My youngest daughter does not have any GI symptoms but as borderline anemia. Currently having blood tests done every six months. She also has low vitamin D being treated with supplements.

My middle daughter has yearly blood tests for a kidney conditions and at 17 is a blood donor. So any problems with haemoglobin or iron will show up with their testing.

 

[Farmwife]

My oldest was diagnosed the summer of 2010. After that I talked to my other two children about Crohns and symptoms. I explained to them that if they started having various symptoms to let me know and we would pursue it further. This kept me from asking or worrying and gave them the privacy they need as well as placing the responsibility on them. Two months ago, they came and said they were having some of the symptoms we had talked about . Needless to say, I now have two kids with Crohns and currently waiting for the full results of the third. I could have spent a lot of time worrying but felt like I couldn't prevent the disease from occurring, we could only hopefully catch it before it presented itself as severe as it did with their older sister.
I wish I would have know.about the GEM project.

Hi and welcome proudmom, I'm sorry to hear about your dd. Please feel free to introduce yourself and your dear daughter. We're always her to help

 

[Mehita]

At DS's last appt I asked about the little brother and his GI said he'd run whatever tests I'd like, but in his opinion he thinks we should take a wait and see approach. He said to start a log and see if any patterns come up... gluten, food intolerances, etc. because those would be the easy and simple answers, but if things continue into the summer, then he'd like to see him.

I guess that's a plan?

 

[DustyKat]

It sounds like a plan to me Mehita. :ghug:

I think tracking symptoms will not only perhaps give you clues as to whether there is an issue but also gives the GI something to work off as well.

You have seen the diary inclusions in the wiki?…

Dusty. xxx

 

[Mehita]

Yes, thanks, Dusty. I have something very similar printed out and in the calendar that I track things in. DS is blue ink and DS2 is red. Hoping for very little red!

 

[kimmidwife]

Mehita,
He wouldn't be willing to do a fecal calprotectin? If it is normal that at least could put your mind at ease. It is such a simple test to do. I just think that whole wait and see approach if there is an issue they are allowing it time to get worse vs starting treatment if he is positive and getting things under control and as we all know it seems like the sooner inflammation is brought under control the better.

 

[Mehita]

He said he would do fecal cal, but it's out if pocket right now and pretty expensive.
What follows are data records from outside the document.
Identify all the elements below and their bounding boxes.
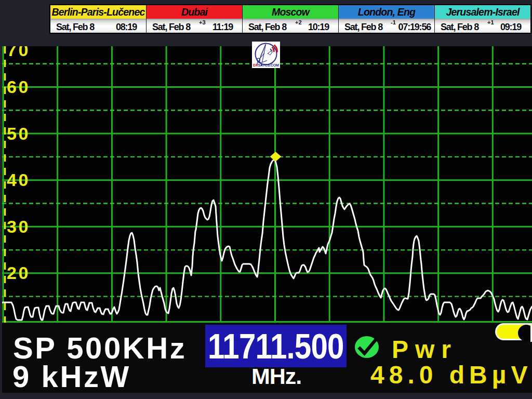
svg-text:50: 50 <box>7 124 30 143</box>
svg-text:30: 30 <box>7 217 30 236</box>
svg-text:20: 20 <box>7 263 30 283</box>
svg-text:70: 70 <box>7 46 30 60</box>
svg-text:40: 40 <box>7 170 30 190</box>
svg-text:60: 60 <box>7 77 30 97</box>
svg-text:DXSATCS.COM: DXSATCS.COM <box>253 63 279 68</box>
It might sound irrational, but I'd rather use our out of pocket to pay Remicade, which we know works, than a fecal cal that may or may not be worth it.

Now that we're logging and paying closer attention, we're starting to think the culprit is just gas and indigestion from eating too fast and not eating frequently enough. The boy is go, go, go and forgets to do basic life things like eat and pee.

I'm not sure what's changed lately, but his asthma and eczema have cleared up along with a good chunk of the stomach aches. Maybe he had a touch of a virus or something? No clue.

 

[kimmidwife]

Glad to hear hopefully that is all it was!